We have the (apparently) unique situation in our organization where the junior players are allowed to play for multiple senior clubs. In any given week, our U19 players may play for up to 3 teams. On the flipside, our U19 senior team, the Colts, allow up to 2 overage players to suit up for their team each week. This is for developmental purposes and to help the juniors learn from experienced cricketers from different teams (at least, that's what our PR group would have you believe). Unfortunately, our new scorecard and statistics provider doesn't easily let us query stats by player and team such that we can judge seasonal awards on a per-team basis. The Cricketstatz API's and canned reports couldn't easily support this requirement, and our existing stats pages were a bit of a shambles as a result. Cue our need to create a secondary stats database and API for this purpose.
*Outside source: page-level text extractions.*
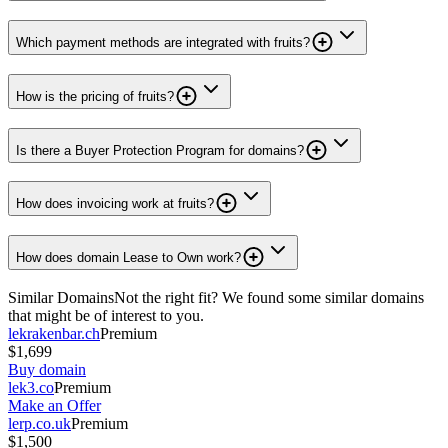
Which payment methods are integrated with fruits?
How is the pricing of fruits?
Is there a Buyer Protection Program for domains?
How does invoicing work at fruits?
How does domain Lease to Own work?
Similar Domains
Not the right fit? We found some similar domains
that might be of interest to you.
lekrakenbar.ch
Premium
$1,699
Buy domain
lek3.co
Premium
Make an Offer
lerp.co.uk
Premium
$1,500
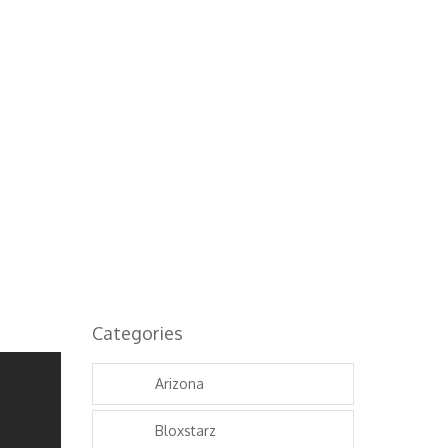
Categories
Arizona
Bloxstarz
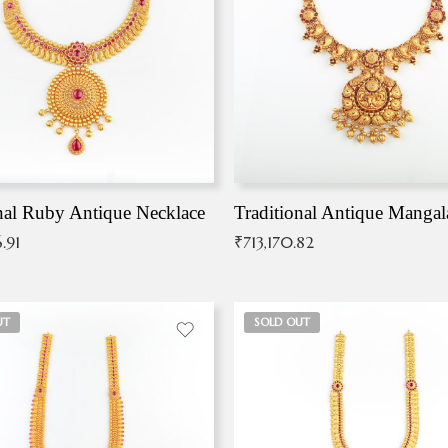
nal Ruby Antique Necklace
.91
₹
713,170.82
UT
SOLD OUT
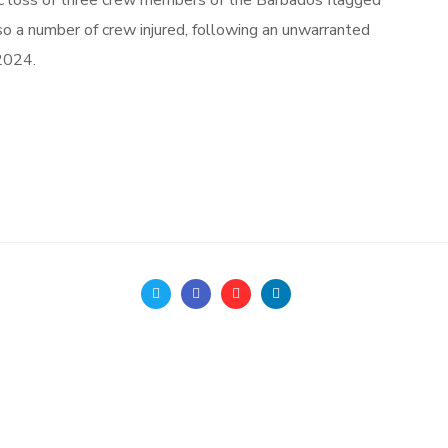
ic loss of three crew members of the Barbados flagged
 number of crew injured, following an unwarranted
2024.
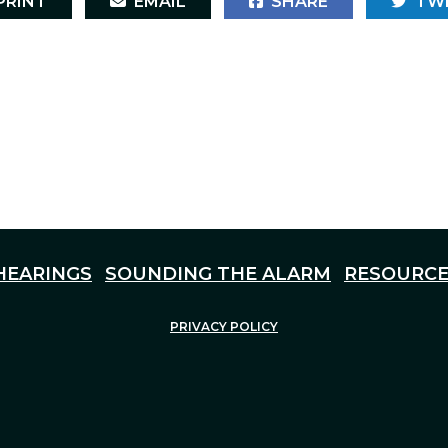
RINT
EMAIL
SHARE
TW
HEARINGS
SOUNDING THE ALARM
RESOURCE
PRIVACY POLICY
I quickly sketched out a reasonably decoupled architecture for the system based on doing twice-daily data migrations from the Cricketstatz scorecard and player database into our secondary statistics database. See below for a horribly low-res version.
We're running a Docker container on a DigitalOcean droplet (VM) with a small, self-contained SQLite database that is updated every 6-12 hours from the main statistics database provided and managed by Cricketstatz. The data update process is written in Python leveraging a few useful libraries (BeautifulSoup, SQLAlchemy, requests, pandas) and implements a full ORM for interacting with the database. It pulls the appropriate reports from Cricketstatz and populates or updates records found in our stats database. It's run on a schedule using cron inside the container. On the API side it's super lightweight with a handful of methods for returning the bowling, batting and fielding stats per the SQLAlchemy models. It's written in Python using Flask and Flask-RESTful libraries. I would be remiss if I didn't include a shout-out to this repo which provides a suite of Docker images/scripts for quickly standing up a Flask application with UWSGI and NGINX. It meant I could go from nothing to a functional API for testing in about 10 minutes.
As noted above, we see a number of benefits by implementing such a solution:
1. Old iFrame implementation of stats pages requires us to pull in about 1-dozen Cricketstatz reports, do data manipulation and presentation client-side and render into our table manually. This takes 4-8 seconds and results in high latency for loading pages. New version simply calls an API to return and render processed data in < 1 second.
2. Custom filtering (seasons, teams, grades, etc.) is difficult due to the way the Cricketstatz reports work. Now we can implement this in the API and consolidate all stats into one page.
3. Previously we had HTML iFrame code for 6+ separate stats pages that needed to be manually updated every time we changed things. Now we have an API that can be redeployed at will and one front-end code base contained in Wix. This means that maintenance is much less of a burden.
4. The behaviour of the iFrame implementation on mobile was unstable. The datatables plugin that we used had issues running embedded in iFrames. Now we use the standard Wix table plugin that is mobile-responsive.
We're not yet entirely up-and-running with this solution, but we're hoping to be by the time pre-season training starts up in April. I'll update this post with details once we go live. For the time being, you can check out the VDCA website as it currently stands, with the old stats pages intact. The code for the new solution is available on my Github page.